Lastly, appellant challenges the district court’s award of attorney fees to respondent.  Minn. Stat. § 518.14, subd. 1 (2002), allows for both conduct-based and need-based attorney fees.  To award conduct-based fees, the district court must identify the offending conduct, the conduct must have occurred during the litigation process, and the conduct must be found to have unreasonably contributed to the length or expense of the proceeding.  Id.; Geske v. Marcolina, 624 N.W.2d 813, 818-19 (Minn. App. 2001).  An award of conduct-based fees under the statute “may be made regardless of the recipient’s need for fees and regardless of the payor’s ability to contribute to a fee award.”  Id. at 818.

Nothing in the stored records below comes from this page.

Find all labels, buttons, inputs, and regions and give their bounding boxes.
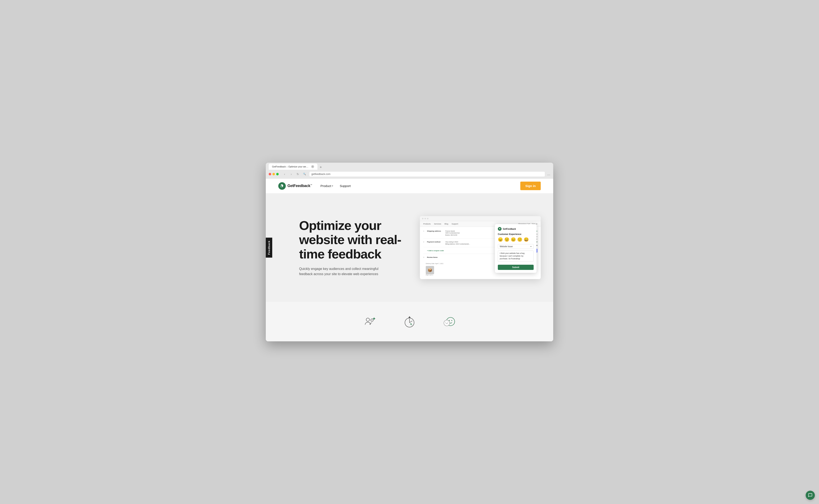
nav-product-label: Product — [320, 184, 331, 188]
hero-nav-services: Services — [434, 223, 441, 225]
new-tab-button[interactable]: + — [318, 165, 323, 170]
logo-icon — [278, 182, 286, 190]
hero-dot-1 — [422, 218, 423, 219]
feature-item-ai — [363, 314, 377, 329]
svg-point-7 — [449, 320, 450, 321]
browser-menu-button[interactable]: ... — [547, 172, 550, 176]
browser-tab-bar: GetFeedback – Optimize your website... ×… — [266, 163, 553, 170]
svg-point-11 — [448, 322, 448, 323]
hero-dot-3 — [427, 218, 428, 219]
feature-item-timer — [402, 314, 417, 329]
nav-support[interactable]: Support — [340, 184, 351, 188]
forward-button[interactable]: › — [289, 172, 294, 177]
feedback-widget: GetFeedback Customer Experience 😠 😟 😐 🙂 … — [495, 224, 537, 273]
svg-rect-4 — [409, 316, 410, 317]
step-num-coupon — [423, 250, 425, 252]
main-navbar: GetFeedback™ Product ▾ Support Sign in — [266, 178, 553, 193]
hero-visual-wrapper: Products Services Blog Support Shopping … — [420, 216, 541, 279]
nav-links: Product ▾ Support — [320, 184, 520, 188]
svg-point-9 — [444, 320, 450, 326]
feedback-tab[interactable]: Feedback — [266, 238, 272, 258]
emoji-happy[interactable]: 🙂 — [517, 237, 522, 242]
step-label-2: Payment method — [427, 241, 444, 245]
widget-logo-text: GetFeedback — [503, 228, 516, 230]
svg-point-8 — [451, 320, 452, 321]
chevron-down-icon: ▾ — [332, 185, 333, 187]
minimize-dot[interactable] — [272, 173, 275, 175]
svg-point-1 — [371, 319, 373, 321]
hero-section: Feedback Optimize your website with real… — [266, 193, 553, 302]
search-icon: 🔍 — [302, 172, 307, 177]
step-num-1: 1 — [423, 230, 425, 236]
emoji-very-happy[interactable]: 😄 — [524, 237, 529, 242]
step-num-3: 3 — [423, 256, 425, 258]
address-bar[interactable]: getfeedback.com — [309, 171, 545, 177]
widget-title: Customer Experience — [498, 233, 534, 235]
website-content: GetFeedback™ Product ▾ Support Sign in F… — [266, 178, 553, 341]
hero-browser-mockup: Products Services Blog Support Shopping … — [420, 216, 541, 279]
timer-icon — [402, 314, 417, 329]
emoji-sad[interactable]: 😟 — [504, 237, 509, 242]
hero-dot-2 — [424, 218, 426, 219]
close-dot[interactable] — [269, 173, 271, 175]
product-image: 📦 — [426, 266, 434, 274]
browser-window: GetFeedback – Optimize your website... ×… — [266, 163, 553, 341]
step-label-coupon: + Add a coupon code — [427, 250, 444, 252]
nav-product[interactable]: Product ▾ — [320, 184, 333, 188]
svg-point-10 — [446, 322, 446, 323]
widget-emoji-row: 😠 😟 😐 🙂 😄 — [498, 237, 534, 242]
hero-browser-bar — [420, 216, 541, 221]
face-rating-icon — [442, 314, 456, 329]
svg-point-0 — [366, 318, 370, 321]
hero-text-block: Optimize your website with real-time fee… — [299, 218, 412, 277]
refresh-button[interactable]: ↻ — [295, 172, 300, 177]
hero-browser-body: 1 Shipping address Francis Harold3445 Cu… — [420, 227, 541, 279]
widget-logo: GetFeedback — [498, 227, 534, 231]
step-num-2: 2 — [423, 241, 425, 245]
nav-support-label: Support — [340, 184, 351, 188]
hero-nav-products: Products — [423, 223, 431, 225]
feature-item-faces — [442, 314, 456, 329]
tab-close-button[interactable]: × — [311, 165, 314, 168]
url-text: getfeedback.com — [311, 173, 330, 176]
ai-users-icon — [363, 314, 377, 329]
widget-logo-icon — [498, 227, 502, 231]
emoji-neutral[interactable]: 😐 — [511, 237, 516, 242]
browser-tab[interactable]: GetFeedback – Optimize your website... × — [269, 163, 317, 170]
logo-text: GetFeedback™ — [287, 184, 312, 188]
hero-nav-blog: Blog — [444, 223, 448, 225]
hero-visual: Products Services Blog Support Shopping … — [412, 216, 541, 279]
tab-label: GetFeedback – Optimize your website... — [272, 165, 310, 168]
hero-nav-support: Support — [452, 223, 458, 225]
signin-button[interactable]: Sign in — [520, 182, 541, 190]
widget-category-select[interactable]: Website Issue Billing Issue Other — [498, 244, 534, 249]
product-qty: Part 1 of 2... — [426, 274, 537, 276]
hero-subtext: Quickly engage key audiences and collect… — [299, 266, 391, 277]
widget-submit-button[interactable]: Submit — [498, 265, 534, 270]
step-label-3: Review Items — [427, 256, 444, 258]
back-button[interactable]: ‹ — [282, 172, 287, 177]
hero-headline: Optimize your website with real-time fee… — [299, 218, 412, 261]
step-label-1: Shipping address — [427, 230, 444, 236]
browser-traffic-lights — [269, 173, 279, 175]
browser-navigation: ‹ › ↻ 🔍 — [282, 172, 307, 177]
logo-link[interactable]: GetFeedback™ — [278, 182, 312, 190]
emoji-angry[interactable]: 😠 — [498, 237, 503, 242]
browser-titlebar: ‹ › ↻ 🔍 getfeedback.com ... — [266, 170, 553, 178]
features-section — [266, 302, 553, 341]
maximize-dot[interactable] — [276, 173, 279, 175]
widget-feedback-textarea[interactable]: I think your website has a bug because I… — [498, 251, 534, 262]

Here, the district court made extensive findings supporting its award of conduct-based attorney fees, including that (1) the amount of fees requested were reasonable; (2) appellant had failed to comply with four prior orders requiring the exchange of information; and (3) appellant had failed to reveal her $46,000 Wells Fargo asset until the date of trial, which was unfair to respondent and likely interfered with settlement efforts.  Because the record supports these findings, and the findings support the district court’s conclusion that conduct-based attorney fees were appropriate, we affirm on this issue. 

            Affirmed in part, reversed in part.